=== Exercise aim ===
Every record below must be copied exactly, with images dropped.
═══ Excerpted data
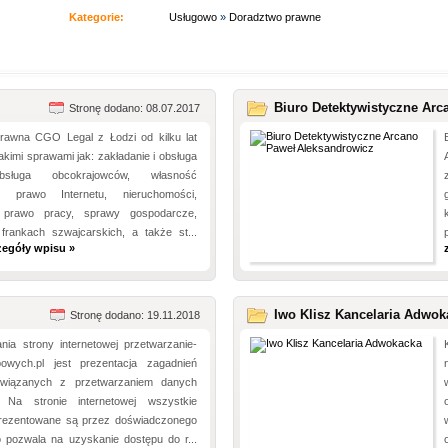
Kategorie:
Usługowo
»
Doradztwo prawne
Biuro Detektywistyczne Arc
Stronę dodano: 08.07.2017
prawna CGO Legal z Łodzi od kilku lat
takimi sprawami jak: zakładanie i obsługa
bsługa obcokrajowców, własność
na, prawo Internetu, nieruchomości,
, prawo pracy, sprawy gospodarcze,
frankach szwajcarskich, a także st...
zegóły wpisu »
Iwo Klisz Kancelaria Adwok
Stronę dodano: 19.11.2018
nia strony internetowej przetwarzanie-
owych.pl jest prezentacja zagadnień
wiązanych z przetwarzaniem danych
 Na stronie internetowej wszystkie
prezentowane są przez doświadczonego
o pozwala na uzyskanie dostępu do r...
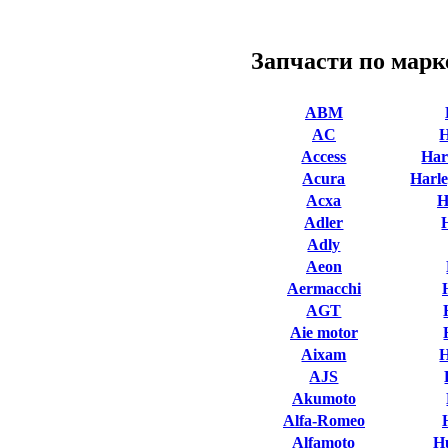
Запчасти по марк
ABM
AC
Access
Har
Acura
Harle
Acxa
H
Adler
Adly
Aeon
Aermacchi
AGT
Aie motor
Aixam
AJS
Akumoto
Alfa-Romeo
Alfamoto
H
══════
=== Task output ===
Kategorie:
Usługowo
»
Doradztwo prawne
Biuro Detektywistyczne Arc
Stronę dodano: 08.07.2017
prawna CGO Legal z Łodzi od kilku lat
takimi sprawami jak: zakładanie i obsługa
bsługa obcokrajowców, własność
na, prawo Internetu, nieruchomości,
, prawo pracy, sprawy gospodarcze,
frankach szwajcarskich, a także st...
zegóły wpisu »
Iwo Klisz Kancelaria Adwok
Stronę dodano: 19.11.2018
nia strony internetowej przetwarzanie-
owych.pl jest prezentacja zagadnień
wiązanych z przetwarzaniem danych
 Na stronie internetowej wszystkie
prezentowane są przez doświadczonego
o pozwala na uzyskanie dostępu do r...
Запчасти по марк
ABM
AC
Access
Har
Acura
Harle
Acxa
H
Adler
Adly
Aeon
Aermacchi
AGT
Aie motor
Aixam
AJS
Akumoto
Alfa-Romeo
Alfamoto
H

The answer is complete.